Test: A wide variety of test cases were employed throughout the build process, as the Chameleon project is the culmination of several key modules that perform discrete computation in an additive manner, requiring all components of the Chameleon project to work as intended on the individual level. To serve our project needs, the unmodified pSHDY backbone was used as input to the pipeline function of the Chameleon project to generate a modified pSPDY construct that contains a minimal number of motifs that Stealth identified as underrepresented. The Chameleon project successfully removed 76% of motif occurrences (Fig. 1 and 2) while optimizing codon usage and without altering the amino acid sequence (Fig. 3).
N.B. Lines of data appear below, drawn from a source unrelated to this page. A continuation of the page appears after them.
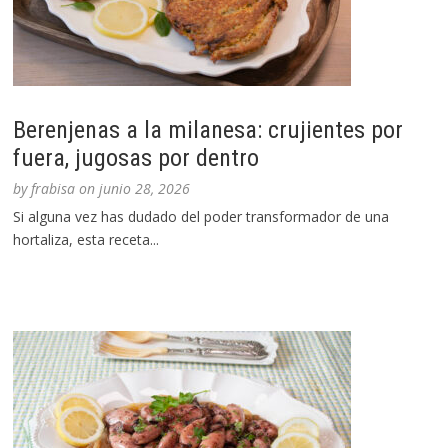
Berenjenas a la milanesa: crujientes por
fuera, jugosas por dentro
by
frabisa
on
junio 28, 2026
Si alguna vez has dudado del poder transformador de una
hortaliza, esta receta...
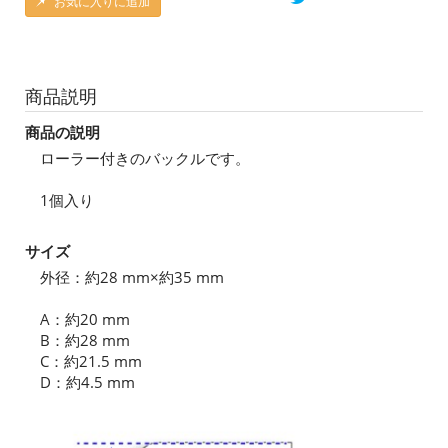
お気に入りに追加
商品説明
商品の説明
ローラー付きのバックルです。
1個入り
サイズ
外径：約28 mm×約35 mm
A：約20 mm
B：約28 mm
C：約21.5 mm
D：約4.5 mm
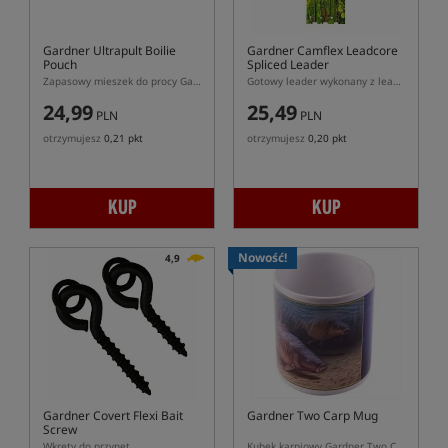
Gardner Ultrapult Boilie
Gardner Camflex Leadcore
Pouch
Spliced Leader
Zapasowy mieszek do procy Gardner Ultrapult Boilie
Gotowy leader wykonany z leadcoru
24,99
25,49
PLN
PLN
otrzymujesz
0,21 pkt
otrzymujesz
0,20 pkt
KUP
KUP
Nowość!
4,9
Gardner Covert Flexi Bait
Gardner Two Carp Mug
Screw
Wkręty do przynęt
Kubek karpiowy Gardner Two Carp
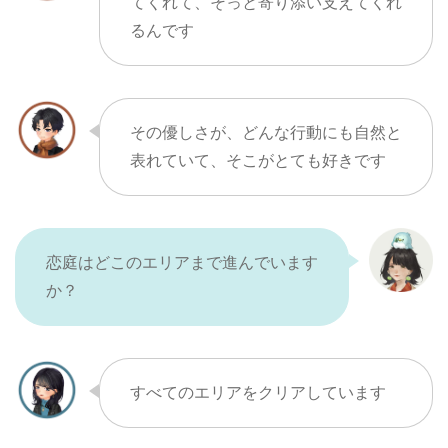
てくれて、そっと寄り添い支えてくれ
るんです
その優しさが、どんな行動にも自然と
表れていて、そこがとても好きです
恋庭はどこのエリアまで進んでいます
か？
すべてのエリアをクリアしています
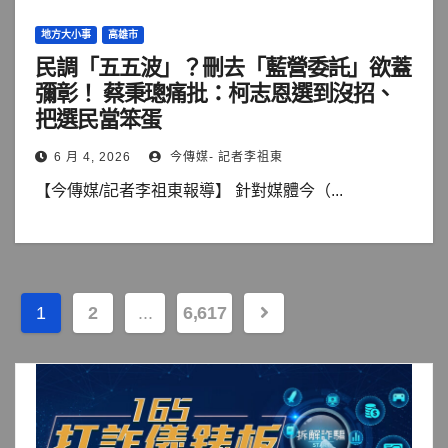
地方大小事
高雄市
民調「五五波」？刪去「藍營委託」欲蓋
彌彰！ 蔡秉璁痛批：柯志恩選到沒招、
把選民當笨蛋
6 月 4, 2026
今傳媒- 記者李祖東
【今傳媒/記者李祖東報導】 針對媒體今（...
文
1
2
...
6,617
章
分
頁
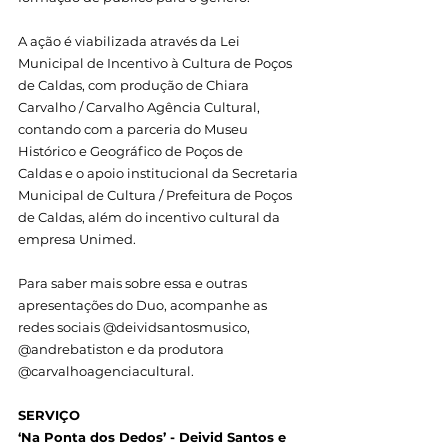
A ação é viabilizada através da Lei 
Municipal de Incentivo à Cultura de Poços 
de Caldas, com produção de Chiara 
Carvalho / Carvalho Agência Cultural, 
contando com a parceria do Museu 
Histórico e Geográfico de Poços de 
Caldas e o apoio institucional da Secretaria 
Municipal de Cultura / Prefeitura de Poços 
de Caldas, além do incentivo cultural da 
empresa Unimed.
Para saber mais sobre essa e outras 
apresentações do Duo, acompanhe as 
redes sociais @deividsantosmusico, 
@andrebatiston e da produtora 
@carvalhoagenciacultural.   
SERVIÇO
‘Na Ponta dos Dedos’ - Deivid Santos e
Learn: Our initial design strategy led to several recursive instances of sub-DBTL cycles, and resulted in the Chameleon project functioning exactly as intended. The Chameleon project is able to produce a modified plasmid that contains a minimum number of Stealth identified palindromic motifs while retaining functionality and enhancing transformability [4]. Our initial design principles including modularity (to enable scalability and flexibility), generalizability (to impart a broad scope of applicability), and overall robustness allowed the structure and functionality of the pipeline to grow throughout the entire DBTL cycle. By the end of the cycle, we made the project available for anyone to conveniently download via pip, and have provided thorough documentation of the project. As an open source project, our source code is available for anyone to use. The TABI team plans to continue development of the Chameleon project post-Jamboree (2023).